6 Things to Consider in Supporting Children’s Adjustment to Change
Change can be difficult, especially for children when their need for safety and stability is uncertain. Establishing consistent and predictable routines helps children feel secure.
There are many changes that children experience such as:
- Moving, relocating, and transitioning between homes
- Changing schools, including new teachers and peers
- Changes to family structure. Examples include separation or addition of partner(s) and children
- Separations or losses impacting the family
- Parental struggles with mental health or substance use
It is hard for children to stay focused when the routines that create structure and consistency are missing or changing without notice.
Your child may be lacking structure if any one of the following is present:
- Waking up in the morning and going to bed at night is a daily power struggle as there are no predictable sleep-wake patterns.
- Your child does not have a plan to support the development of independent living skills such as daily hygiene and household tasks.
- There are no clear expectations around school responsibilities or homework.
- Things at home feel chaotic and disorganized.
Did you know that a therapist can help support you and your family by establishing routines to help set you up for success? If there are emerging concerns of mental health, therapists can screen for symptoms such as depression and anxiety and work with you and your child to develop a plan to support your child’s back-to-school transition.
Here are 6 things to consider in supporting a child’s adjustment to change:
Discuss changes ahead of time to help ease the transition.
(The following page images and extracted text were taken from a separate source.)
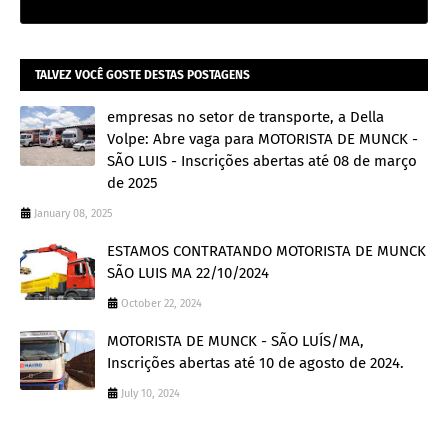
TALVEZ VOCÊ GOSTE DESTAS POSTAGENS
empresas no setor de transporte, a Della
Volpe: Abre vaga para MOTORISTA DE MUNCK -
SÃO LUIS - Inscrições abertas até 08 de março
de 2025
January 08, 2025
ESTAMOS CONTRATANDO MOTORISTA DE MUNCK
SÃO LUIS MA 22/10/2024
October 22, 2024
MOTORISTA DE MUNCK - SÃO LUÍS/MA,
Inscrições abertas até 10 de agosto de 2024.
July 10, 2024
Talk about strategies that will help prepare for transitions such as gradually adjusting sleep-wake schedules in preparation for the new school year. Begin having discussions now about screen time and storage of devices.
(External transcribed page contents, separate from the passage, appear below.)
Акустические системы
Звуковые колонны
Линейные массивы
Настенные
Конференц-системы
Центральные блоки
Create visual schedules to help support with tasks as part of the morning, afterschool, and evening routine.
Visual schedules can be tailored to children of all ages. Pictures can be used with younger children, color-coding for visual impact, or using a whiteboard. Incorporate positive reinforcement and praise to keep children motivated.
Work within the environment so it supports organizational skills and time management.
Having a work-study space cleared of clutter and being mindful of access and use of social media is so important. Small changes within the work environment will promote good organizational and time management skills that can transfer to the home and school environment.
Get creative with finding ways to connect within busy schedules.
For example, extra time after a child’s bedtime routine can be reserved for 1:1 connection through conversation or activities such as reading a bedtime story. This is also a great opportunity to listen to what is going on in your child’s life, validate their emotions, and be supportive.
Pay attention to signs that indicate mental illness in children.
Changes in a child’s mood, behavior, and daily routine such as sleep, or appetite changes may indicate mental health concerns. Talking to a health care professional such as a pediatrician or mental health therapist can help assess these concerns.
Notice how your response influences your child’s adjustment.
Notice what your child sees and hears, as you cope with stressful or traumatic events that impact the family. A child’s mental health is supported by the quality of their parent’s mental health. Taking good care of your mental health makes a significant difference.